Thankfulness is the least valued or revered of all human emotions.
And don’t take my word for it, listen to the economist Richard Layard whose book Happiness subjects our lives to a statistical analysis that draws lessons on the basis of economic outcomes. After exhaustive research, Layard, who founded Europe’s leading economics research center at the London School of Economics, comes to this conclusion:
‘People are happier if they are compassionate; they are happier if they are thankful for what they have. When life gets rough, these qualities become ever more important.’
Despite Layard’s evidence, that all of us do better with gratitude in our hearts, thankfulness is something that we struggle to articulate. And we’re not alone.
Shakespeare can divine every human emotion imaginable, from jealousy (Othello) to psychosis (King Lear), but thankfulness is a less prominent commodity in his canon of works.
But if you don’t regard Shakespeare as an authority then what about the library of business literature? Perhaps surprisingly, in light of Layard’s research, most of the books on the psychology of business focus on goals, ambitions and personal planning. But gratitude? Not so much.
For myself, the experience of thankfulness came neither from literature nor economics but from being born in a family where one of the children was severely disabled. My brother Tommy was born with Duchenne Muscular Dystrophy. He was born a year before myself, but although he was a year older, it soon became apparent that he was not a year stronger.
I can remember the experience, at around the age of 8, being able to beat him across short distances on the housing project in south London where we were lived. When we fought over toys, like Matchbox cars, he could never win the fight. It remains a deep and abiding pain, and shame, that I did not realize what was happening until I reached the age of about 12. His body was poisoned with a disease that would ultimately kill him.
But from the moment I realized how fortunate I was, thankfulness drove almost every one of my endeavors. How could it not? As I became stronger, through adolescence, Tommy became weaker. He went from walking alone to being wheelchair-bound and incapable of feeding himself. And every day, I realized how fortunate I was to have a fully functioning body and limbs that were strengthening not atrophying.
Although I was short (5’ 6”) and slight (150lbs), it was gratitude that drove me to do better than expected at the sport of rugby—a game not dissimilar to football, although without the pads and without any breaks in play. I was not particularly gifted nor unusually talented but I had the experience of a brother who could not walk and that drove me. How could it not?
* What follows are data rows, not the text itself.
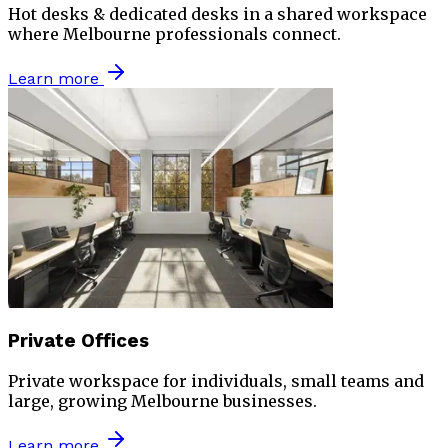
Hot desks & dedicated desks in a shared workspace
where Melbourne professionals connect.
Learn more
Private Offices
Private workspace for individuals, small teams and
large, growing Melbourne businesses.
Learn more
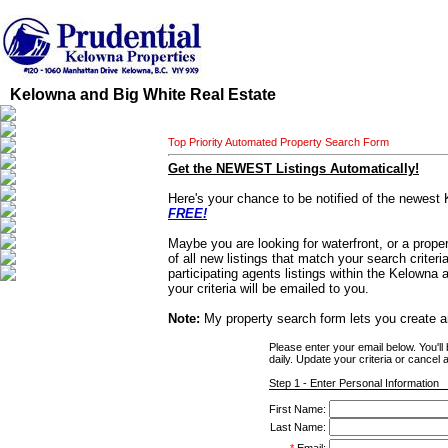
Kelowna and Big White Real Estate
Top Priority Automated Property Search Form
Get the NEWEST Listings Automatically!
Here's your chance to be notified of the newest 
FREE!
Maybe you are looking for waterfront, or a proper
of all new listings that match your search criter
participating agents listings within the Kelowna
your criteria will be emailed to you.
Note:
My property search form lets you create a
Please enter your email below. You'll
daily. Update your criteria or cancel a
Step 1 - Enter Personal Information
First Name:
Last Name:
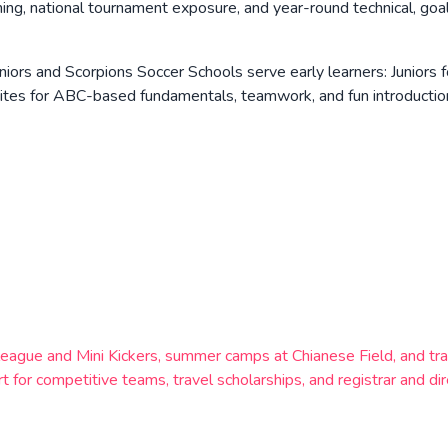
g, national tournament exposure, and year-round technical, goalk
niors and Scorpions Soccer Schools serve early learners: Juniors
ites for ABC-based fundamentals, teamwork, and fun introduction 
league and Mini Kickers, summer camps at Chianese Field, and tr
t for competitive teams, travel scholarships, and registrar and di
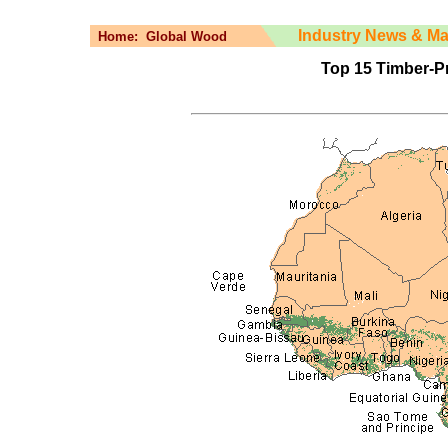
Industry News & Ma
Home:
Global Wood
Top 15 Timber-Pr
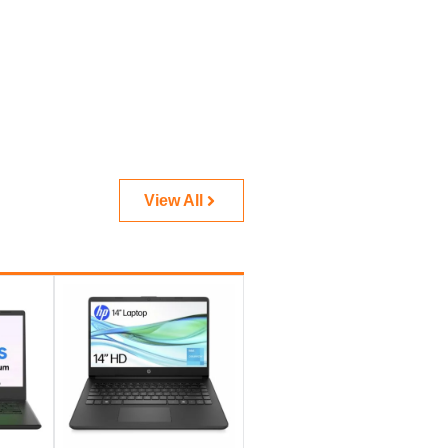
View All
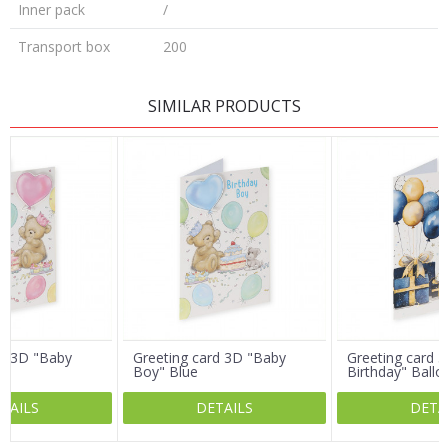
Inner pack
/
Transport box
200
LEAVE A COMMENT
SIMILAR PRODUCTS
Name/Nickname
Email
Message
rd 3D "Baby
Greeting card 3D "Baby
Greeting card 3
Boy" Blue
Birthday" Ballo
TAILS
DETAILS
DETA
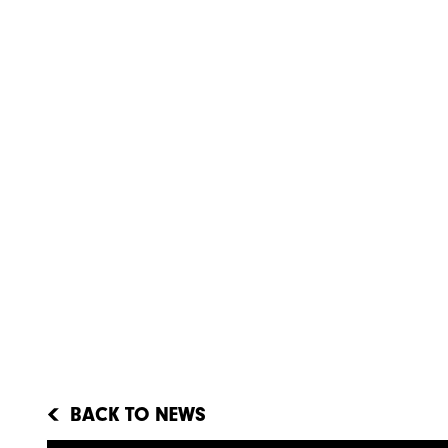
BACK TO NEWS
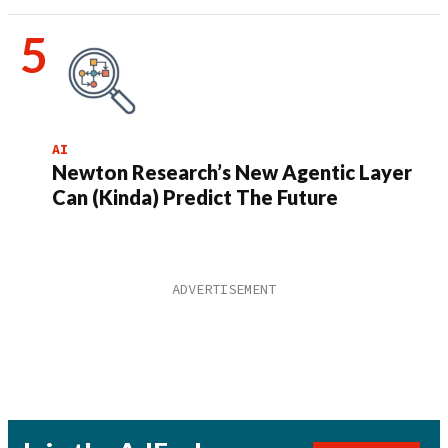
AI
Newton Research’s New Agentic Layer
Can (Kinda) Predict The Future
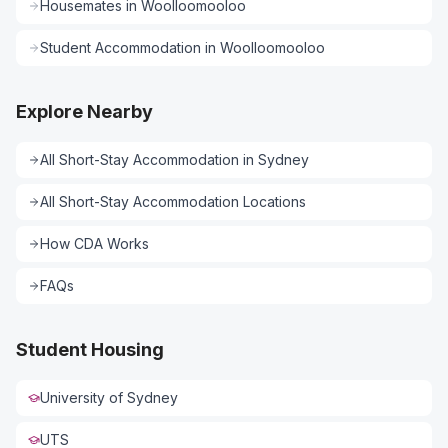
Housemates
in
Woolloomooloo
Student Accommodation
in
Woolloomooloo
Explore Nearby
All
Short-Stay Accommodation
in
Sydney
All
Short-Stay Accommodation
Locations
How CDA Works
FAQs
Student Housing
University of Sydney
UTS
I had four working limbs and, by the age of 9, he had none.
And this has applied throughout my life. Whenever challenges have arisen, I have always been grateful for all the benefits, which I possess, that I brother did not. It has become a driving force.
The writer and theologian Dr Timothy Keller, who has suffered with cancer himself and leads a congregation in New York City, suggests that the current generation of western professionals are the least prepared for suffering and the least inclined to be thankful (see Counterfeit gods by T.J.Keller). It’s a poor combination that is unlikely to survive the tests that life throws at us.
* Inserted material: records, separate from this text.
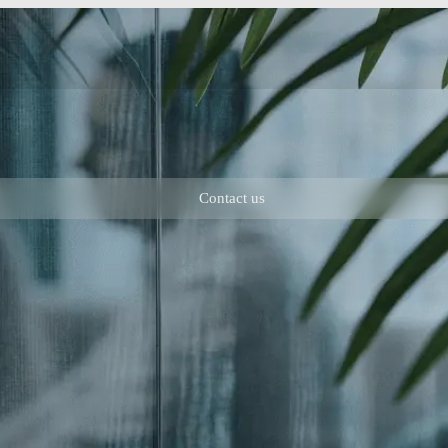
Contact us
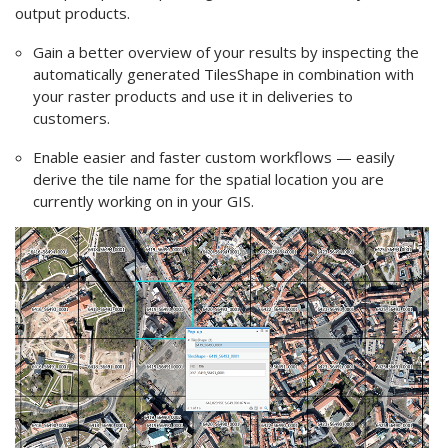
output products.
Gain a better overview of your results by inspecting the
automatically generated TilesShape in combination with
your raster products and use it in deliveries to
customers.
Enable easier and faster custom workflows — easily
derive the tile name for the spatial location you are
currently working on in your
GIS
.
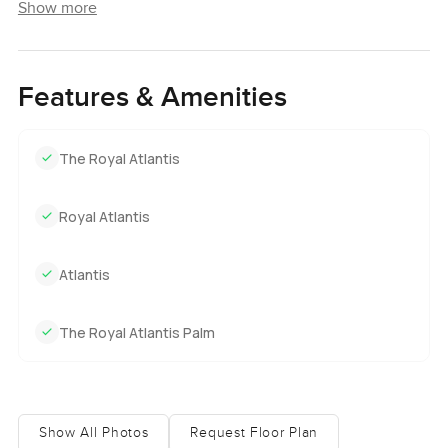
Show more
Features & Amenities
The Royal Atlantis
Royal Atlantis
Atlantis
The Royal Atlantis Palm
Show All Photos
Request Floor Plan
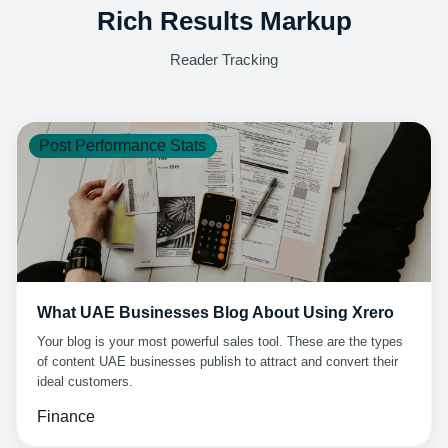
Rich Results Markup
Reader Tracking
Post Performance Stats
What UAE Businesses Blog About Using Xrero
Your blog is your most powerful sales tool. These are the types
of content UAE businesses publish to attract and convert their
ideal customers.
Finance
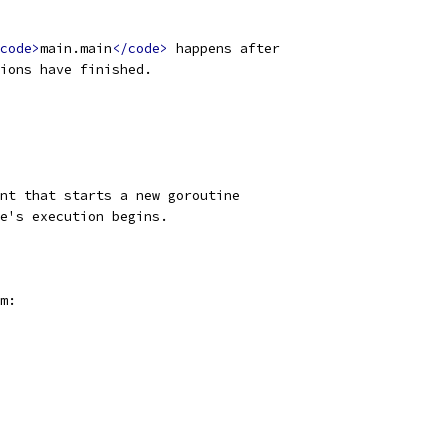
code>
main.main
</code>
 happens after
ions have finished.
nt that starts a new goroutine
e's execution begins.
m:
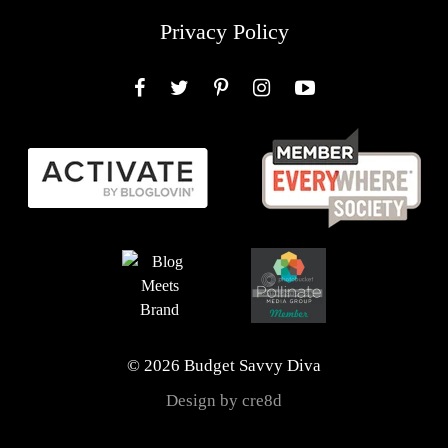
Privacy Policy
Facebook
Twitter
Pinterest
Instagram
YouTube
© 2026 Budget Savvy Diva
Design by cre8d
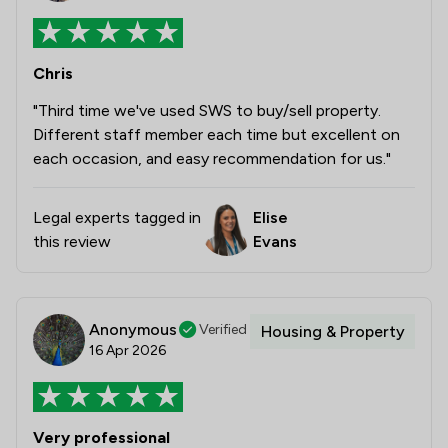
Chris
"Third time we've used SWS to buy/sell property.
Different staff member each time but excellent on
each occasion, and easy recommendation for us."
Legal experts tagged in
Elise
this review
Evans
Anonymous
Verified
Housing & Property
16 Apr 2026
Very professional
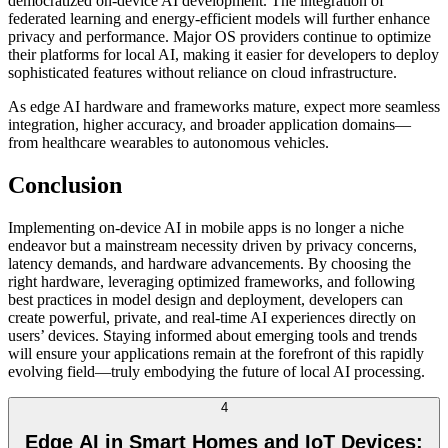
democratized on-device AI development. The integration of
federated learning and energy-efficient models will further enhance
privacy and performance. Major OS providers continue to optimize
their platforms for local AI, making it easier for developers to deploy
sophisticated features without reliance on cloud infrastructure.
As edge AI hardware and frameworks mature, expect more seamless
integration, higher accuracy, and broader application domains—
from healthcare wearables to autonomous vehicles.
Conclusion
Implementing on-device AI in mobile apps is no longer a niche
endeavor but a mainstream necessity driven by privacy concerns,
latency demands, and hardware advancements. By choosing the
right hardware, leveraging optimized frameworks, and following
best practices in model design and deployment, developers can
create powerful, private, and real-time AI experiences directly on
users’ devices. Staying informed about emerging tools and trends
will ensure your applications remain at the forefront of this rapidly
evolving field—truly embodying the future of local AI processing.
4
Edge AI in Smart Homes and IoT Devices:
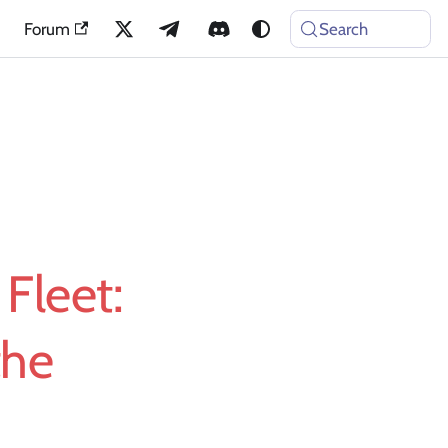
Forum
Search
Fleet:
the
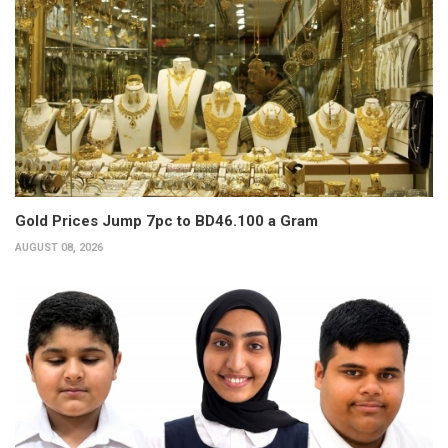
Gold Prices Jump 7pc to BD46.100 a Gram
AUGUST 08, 2026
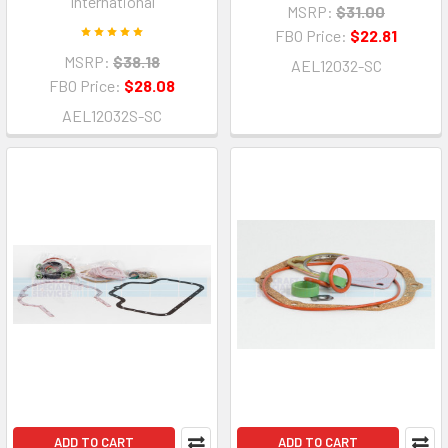
International
MSRP:
$31.00
FBO Price:
$22.81
MSRP:
$38.18
AEL12032-SC
FBO Price:
$28.08
AEL12032S-SC
ADD TO CART
ADD TO CART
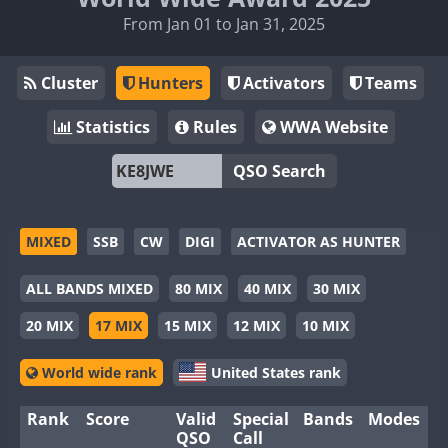
From Jan 01 to Jan 31, 2025
Cluster
Hunters
Activators
Teams
Statistics
Rules
WWA Website
QSO Search
MIXED
SSB
CW
DIGI
ACTIVATOR AS HUNTER
ALL BANDS MIXED
80 MIX
40 MIX
30 MIX
20 MIX
17 MIX
15 MIX
12 MIX
10 MIX
World wide rank
United States rank
Rank
Score
Valid
Special
Bands
Modes
QSO
Call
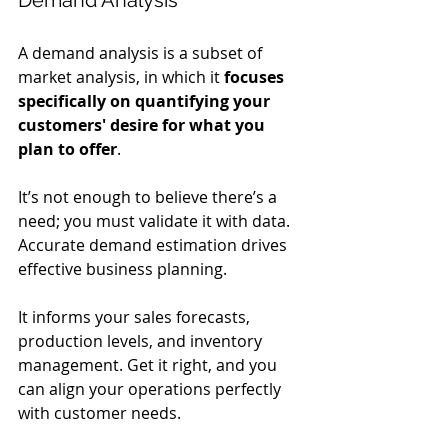
A demand analysis is a subset of 
market analysis, in which it 
focuses 
specifically on quantifying your 
customers' desire for what you 
plan to offer
.
It’s not enough to believe there’s a 
need; you must validate it with data. 
Accurate demand estimation drives 
effective business planning.
It informs your sales forecasts, 
production levels, and inventory 
management. Get it right, and you 
can align your operations perfectly 
with customer needs.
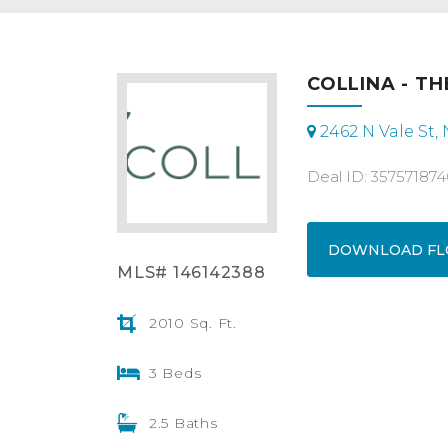
COLLINA - TH
2462 N Vale St,
Deal ID: 357571874
DOWNLOAD FL
MLS# 146142388
2010 Sq. Ft.
3 Beds
2.5 Baths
But the unique fact of America is that every year, regardless of our cultural/religious/ethnic background or persuasion, Thanksgiving arrives to force us to reflect upon something that we may not be so inclined to do: give thanks. It is probably more important than any of us realize.
I give thanks for a brother who taught me the value of every physical benefit that I may take for granted. I give thanks because his life spoke deeply into mine. I give thanks that, though his life was short, he taught me how to live long and deep. I give thanks for Tommy, every Thanksgiving.